╭─ DATA
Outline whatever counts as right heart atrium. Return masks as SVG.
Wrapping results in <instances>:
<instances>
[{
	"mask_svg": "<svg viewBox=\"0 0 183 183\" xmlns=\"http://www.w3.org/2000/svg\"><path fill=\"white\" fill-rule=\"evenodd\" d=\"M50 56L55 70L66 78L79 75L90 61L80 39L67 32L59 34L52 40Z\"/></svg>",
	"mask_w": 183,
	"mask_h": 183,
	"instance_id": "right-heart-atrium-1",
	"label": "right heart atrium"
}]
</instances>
╰─
> **YOUR INSTRUCTIONS**
Print the material word for word, with nothing left out.

> **WRITTEN ANSWER**
Outline whatever counts as right heart atrium. Return masks as SVG.
Wrapping results in <instances>:
<instances>
[{
	"mask_svg": "<svg viewBox=\"0 0 183 183\" xmlns=\"http://www.w3.org/2000/svg\"><path fill=\"white\" fill-rule=\"evenodd\" d=\"M50 56L55 70L66 78L79 75L90 61L80 39L67 32L59 34L52 40Z\"/></svg>",
	"mask_w": 183,
	"mask_h": 183,
	"instance_id": "right-heart-atrium-1",
	"label": "right heart atrium"
}]
</instances>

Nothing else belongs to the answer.